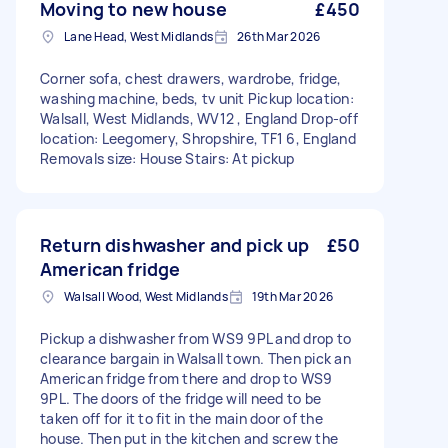
Moving to new house
£450
Lane Head, West Midlands
26th Mar 2026
Corner sofa, chest drawers, wardrobe, fridge,
washing machine, beds, tv unit Pickup location:
Walsall, West Midlands, WV12 , England Drop-off
location: Leegomery, Shropshire, TF1 6, England
Removals size: House Stairs: At pickup
Return dishwasher and pick up
£50
American fridge
Walsall Wood, West Midlands
19th Mar 2026
Pickup a dishwasher from WS9 9PL and drop to
clearance bargain in Walsall town. Then pick an
American fridge from there and drop to WS9
9PL. The doors of the fridge will need to be
taken off for it to fit in the main door of the
house. Then put in the kitchen and screw the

********************

* **THE TASK**:
When you reproduce the entries above, keep every word exact and leave the images out.

* **RESULT**:
Moving to new house
£450
Lane Head, West Midlands
26th Mar 2026
Corner sofa, chest drawers, wardrobe, fridge,
washing machine, beds, tv unit Pickup location:
Walsall, West Midlands, WV12 , England Drop-off
location: Leegomery, Shropshire, TF1 6, England
Removals size: House Stairs: At pickup
Return dishwasher and pick up
£50
American fridge
Walsall Wood, West Midlands
19th Mar 2026
Pickup a dishwasher from WS9 9PL and drop to
clearance bargain in Walsall town. Then pick an
American fridge from there and drop to WS9
9PL. The doors of the fridge will need to be
taken off for it to fit in the main door of the
house. Then put in the kitchen and screw the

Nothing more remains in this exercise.